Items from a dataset
"""

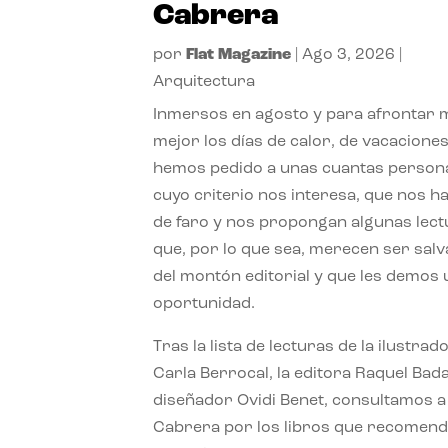
Cabrera
por
Flat Magazine
|
Ago 3, 2026
|
Arquitectura
Inmersos en agosto y para afrontar
mejor los días de calor, de vacaciones
hemos pedido a unas cuantas person
cuyo criterio nos interesa, que nos h
de faro y nos propongan algunas lec
que, por lo que sea, merecen ser sal
del montón editorial y que les demos
oportunidad.
Tras la lista de lecturas de la ilustrad
Carla Berrocal, la editora Raquel Bada
diseñador Ovidi Benet, consultamos a
Cabrera por los libros que recomend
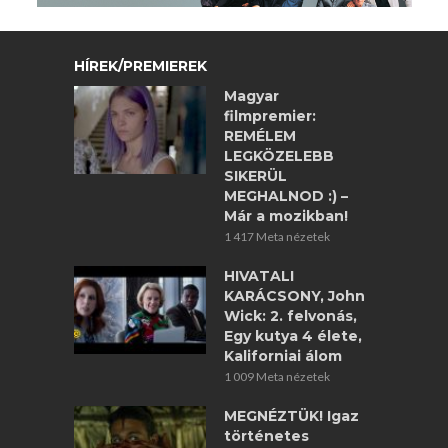
HÍREK/PREMIEREK
Magyar
filmpremier:
REMÉLEM
LEGKÖZELEBB
SIKERÜL
MEGHALNOD :) –
Már a mozikban!
1 417 Meta nézetek
HIVATALI
KARÁCSONY, John
Wick: 2. felvonás,
Egy kutya 4 élete,
Kaliforniai álom
1 009 Meta nézetek
MEGNÉZTÜK! Igaz
történetes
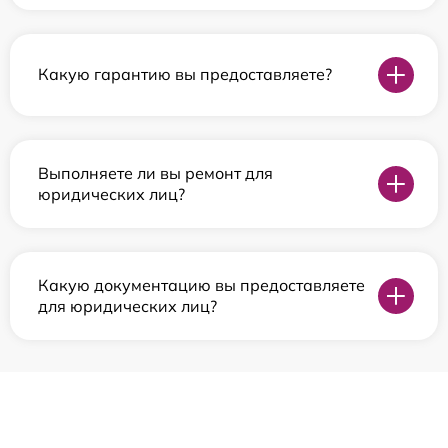
Какую гарантию вы предоставляете?
Выполняете ли вы ремонт для
юридических лиц?
Какую документацию вы предоставляете
для юридических лиц?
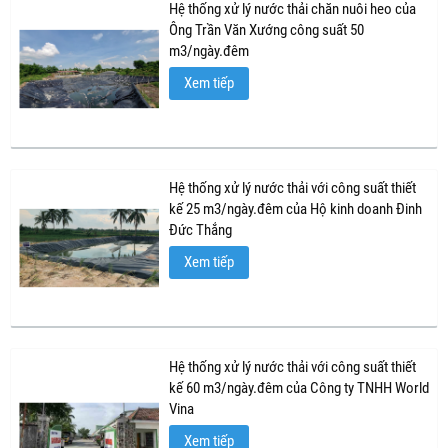
Hệ thống xử lý nước thải chăn nuôi heo của
Ông Trần Văn Xướng công suất 50
m3/ngày.đêm
Xem tiếp
Hệ thống xử lý nước thải với công suất thiết
kế 25 m3/ngày.đêm của Hộ kinh doanh Đinh
Đức Thắng
Xem tiếp
Hệ thống xử lý nước thải với công suất thiết
kế 60 m3/ngày.đêm của Công ty TNHH World
Vina
Xem tiếp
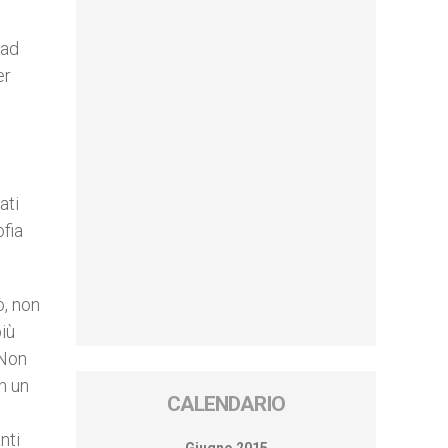
e
 ad
er
ati
ofia
o, non
più
 Non
n un
CALENDARIO
nti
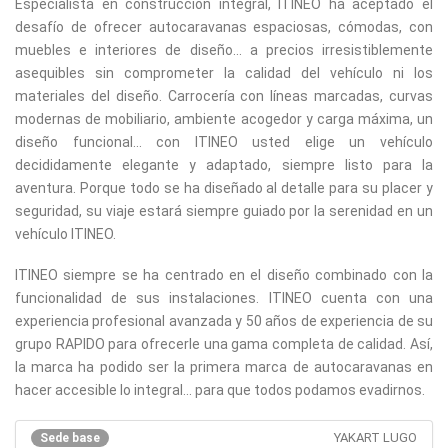
Especialista en construcción integral, ITINEO ha aceptado el
desafío de ofrecer autocaravanas espaciosas, cómodas, con
muebles e interiores de diseño... a precios irresistiblemente
asequibles sin comprometer la calidad del vehículo ni los
materiales del diseño. Carrocería con líneas marcadas, curvas
modernas de mobiliario, ambiente acogedor y carga máxima, un
diseño funcional... con ITINEO usted elige un vehículo
decididamente elegante y adaptado, siempre listo para la
aventura. Porque todo se ha diseñado al detalle para su placer y
seguridad, su viaje estará siempre guiado por la serenidad en un
vehículo ITINEO.
ITINEO siempre se ha centrado en el diseño combinado con la
funcionalidad de sus instalaciones. ITINEO cuenta con una
experiencia profesional avanzada y 50 años de experiencia de su
grupo RAPIDO para ofrecerle una gama completa de calidad. Así,
la marca ha podido ser la primera marca de autocaravanas en
hacer accesible lo integral... para que todos podamos evadirnos.
YAKART LUGO
Sede base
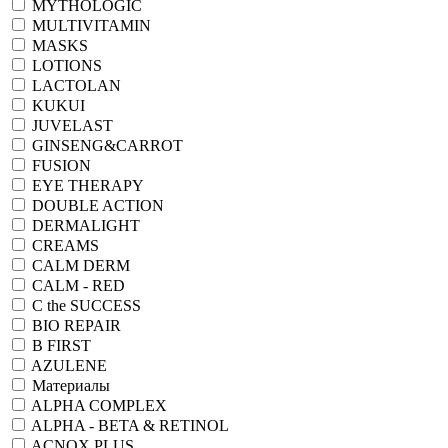
MYTHOLOGIC
MULTIVITAMIN
MASKS
LOTIONS
LACTOLAN
KUKUI
JUVELAST
GINSENG&CARROT
FUSION
EYE THERAPY
DOUBLE ACTION
DERMALIGHT
CREAMS
CALM DERM
CALM - RED
C the SUCCESS
BIO REPAIR
B FIRST
AZULENE
Материалы
ALPHA COMPLEX
ALPHA - BETA & RETINOL
ACNOX PLUS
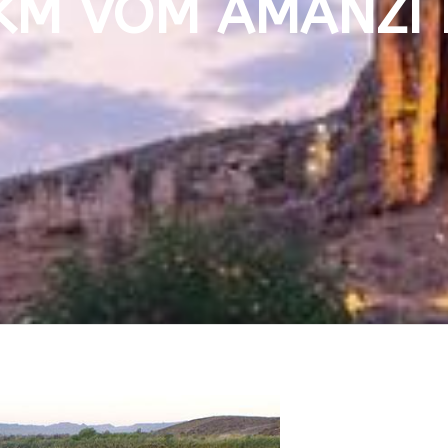
M VOM AMANZI RI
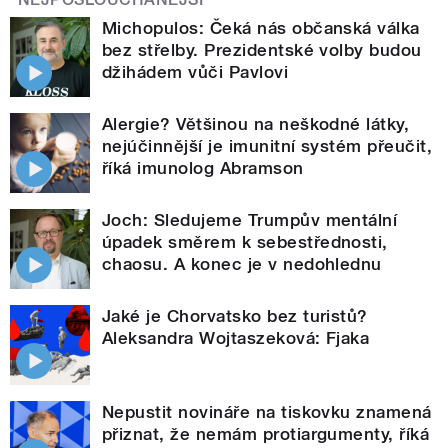
Michopulos: Čeká nás občanská válka
bez střelby. Prezidentské volby budou
džihádem vůči Pavlovi
Alergie? Většinou na neškodné látky,
nejúčinnější je imunitní systém přeučit,
říká imunolog Abramson
Joch: Sledujeme Trumpův mentální
úpadek směrem k sebestřednosti,
chaosu. A konec je v nedohlednu
Jaké je Chorvatsko bez turistů?
Aleksandra Wojtaszeková: Fjaka
Nepustit novináře na tiskovku znamená
přiznat, že nemám protiargumenty, říká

"""

### DESCRIPTION OF THE TASK:
Print verbatim every line above, apart from the pictures.

### SOLUTION BELOW:
Cabrera
por
Flat Magazine
|
Ago 3, 2026
|
Arquitectura
Inmersos en agosto y para afrontar
mejor los días de calor, de vacaciones
hemos pedido a unas cuantas person
cuyo criterio nos interesa, que nos h
de faro y nos propongan algunas lec
que, por lo que sea, merecen ser sal
del montón editorial y que les demos
oportunidad.
Tras la lista de lecturas de la ilustrad
Carla Berrocal, la editora Raquel Bada
diseñador Ovidi Benet, consultamos a
Cabrera por los libros que recomend
HÍREK/PREMIEREK
Magyar
filmpremier:
REMÉLEM
LEGKÖZELEBB
SIKERÜL
MEGHALNOD :) –
Már a mozikban!
1 417 Meta nézetek
HIVATALI
KARÁCSONY, John
Wick: 2. felvonás,
Egy kutya 4 élete,
Kaliforniai álom
1 009 Meta nézetek
MEGNÉZTÜK! Igaz
történetes
Какую гарантию вы предоставляете?
Выполняете ли вы ремонт для
юридических лиц?
Какую документацию вы предоставляете
для юридических лиц?
Hệ thống xử lý nước thải chăn nuôi heo của
Ông Trần Văn Xướng công suất 50
m3/ngày.đêm
Xem tiếp
Hệ thống xử lý nước thải với công suất thiết
kế 25 m3/ngày.đêm của Hộ kinh doanh Đinh
Đức Thắng
Xem tiếp
Hệ thống xử lý nước thải với công suất thiết
kế 60 m3/ngày.đêm của Công ty TNHH World
Vina
Xem tiếp
e
 ad
er
ati
ofia
o, non
più
 Non
n un
CALENDARIO
nti
Especialista en construcción integral, ITINEO ha aceptado el
desafío de ofrecer autocaravanas espaciosas, cómodas, con
muebles e interiores de diseño... a precios irresistiblemente
asequibles sin comprometer la calidad del vehículo ni los
materiales del diseño. Carrocería con líneas marcadas, curvas
modernas de mobiliario, ambiente acogedor y carga máxima, un
diseño funcional... con ITINEO usted elige un vehículo
decididamente elegante y adaptado, siempre listo para la
aventura. Porque todo se ha diseñado al detalle para su placer y
seguridad, su viaje estará siempre guiado por la serenidad en un
vehículo ITINEO.
ITINEO siempre se ha centrado en el diseño combinado con la
funcionalidad de sus instalaciones. ITINEO cuenta con una
experiencia profesional avanzada y 50 años de experiencia de su
grupo RAPIDO para ofrecerle una gama completa de calidad. Así,
la marca ha podido ser la primera marca de autocaravanas en
hacer accesible lo integral... para que todos podamos evadirnos.
YAKART LUGO
Sede base
MYTHOLOGIC
MULTIVITAMIN
MASKS
LOTIONS
LACTOLAN
KUKUI
JUVELAST
GINSENG&CARROT
FUSION
EYE THERAPY
DOUBLE ACTION
DERMALIGHT
CREAMS
CALM DERM
CALM - RED
C the SUCCESS
BIO REPAIR
B FIRST
AZULENE
Материалы
ALPHA COMPLEX
ALPHA - BETA & RETINOL
ACNOX PLUS
M VOM AMANZI RI
Michopulos: Čeká nás občanská válka
bez střelby. Prezidentské volby budou
džihádem vůči Pavlovi
Alergie? Většinou na neškodné látky,
nejúčinnější je imunitní systém přeučit,
říká imunolog Abramson
Joch: Sledujeme Trumpův mentální
úpadek směrem k sebestřednosti,
chaosu. A konec je v nedohlednu
Jaké je Chorvatsko bez turistů?
Aleksandra Wojtaszeková: Fjaka
Nepustit novináře na tiskovku znamená
přiznat, že nemám protiargumenty, říká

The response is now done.